Medically reviewed by Katelyn Hagerty, FNP
Written by Our Editorial Team
Last updated 12/2/2022
If you’re someone above the age of 70 who’s hoping to spice up your sex life, get back into the saddle, go for a roll in the hay, toss the sheets, knock boots or do the no-pants dance, there are countless ways to enjoy yourself and stay safe.
Okay, we’re done making sex euphemisms now, we promise! But we’re here because sex is fun, right? And just because you’re of a certain sage, it doesn’t mean that sex has to be boring or an unimportant, secondary aspect of your life.
In fact, as a senior, maintaining an active sex life is just as important as it was when you were in your 20s, 30s or forties.
Below, we’ve covered everything you need to know about maintaining a healthy sex life after the age of 70, from the age-related changes you might experience to the countless benefits of being sexually active during this part of your life.
We’ve also shared some practical, evidence-based tips to help you enjoy sex, maintain a strong sex drive and make the most of your senior sexuality.
Put simply, of course. Although your level of sexual desire might change as you age, it’s normal to maintain a strong level of interest in sex as you enter your 60s, 70s or eighties.
Provided you’re physically healthy, there’s no reason that you can’t be sexually active and enjoy sex over 70. Just make sure to check in with your healthcare provider if you have any conditions or other health issues that could get in the way of enjoying sex in your seventies.
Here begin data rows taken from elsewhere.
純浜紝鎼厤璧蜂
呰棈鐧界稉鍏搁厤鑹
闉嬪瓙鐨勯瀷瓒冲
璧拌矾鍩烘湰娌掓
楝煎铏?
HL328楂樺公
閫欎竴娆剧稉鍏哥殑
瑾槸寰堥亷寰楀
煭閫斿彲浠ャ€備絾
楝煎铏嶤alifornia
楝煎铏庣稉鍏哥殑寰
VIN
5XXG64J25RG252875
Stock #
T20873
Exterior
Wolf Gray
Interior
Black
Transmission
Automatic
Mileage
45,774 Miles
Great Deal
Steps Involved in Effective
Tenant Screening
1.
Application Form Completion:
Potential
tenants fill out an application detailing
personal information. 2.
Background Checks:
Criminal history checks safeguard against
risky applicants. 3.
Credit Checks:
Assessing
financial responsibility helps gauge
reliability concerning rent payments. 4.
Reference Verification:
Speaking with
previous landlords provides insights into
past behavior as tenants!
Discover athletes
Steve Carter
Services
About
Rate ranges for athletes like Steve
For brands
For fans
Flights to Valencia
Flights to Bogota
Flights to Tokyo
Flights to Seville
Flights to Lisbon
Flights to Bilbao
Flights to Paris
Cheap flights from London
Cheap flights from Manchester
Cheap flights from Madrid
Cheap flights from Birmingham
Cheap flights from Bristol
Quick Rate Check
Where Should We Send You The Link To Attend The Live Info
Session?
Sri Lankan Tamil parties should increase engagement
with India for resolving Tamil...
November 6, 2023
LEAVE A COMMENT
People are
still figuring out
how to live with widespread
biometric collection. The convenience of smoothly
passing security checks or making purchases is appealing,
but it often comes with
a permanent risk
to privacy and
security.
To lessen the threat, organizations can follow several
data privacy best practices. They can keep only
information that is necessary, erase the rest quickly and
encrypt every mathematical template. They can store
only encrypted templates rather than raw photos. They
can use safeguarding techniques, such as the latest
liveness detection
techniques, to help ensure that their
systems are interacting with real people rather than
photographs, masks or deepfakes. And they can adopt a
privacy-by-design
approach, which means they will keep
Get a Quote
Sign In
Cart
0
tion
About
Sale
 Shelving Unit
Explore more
Although it’s absolutely normal to be sexually active in your 70s and 80s, there are changes that you’ll likely notice. These can range from a reduced level of interest in sex to issues like erectile dysfunction (ED).
As you get older, you may notice the following sex-related changes taking place:
Your sex drive might become weaker, meaning you feel less interested in having sex or masturbating.
You may start to developerectile dysfunction, making it more difficult for you to get and maintain an erection when you’re in the mood for sex or masturbation.
Reaching orgasm and ejaculating might become more difficult (delayed ejaculation) or happen earlier than you’d like (premature ejaculation).
Your muscle tone, physical strength and endurance might start to decline, making sex more difficult from a physical perspective.
Your risk of developing injuries, including injuries that can occur during sex or in your normal life, may increase.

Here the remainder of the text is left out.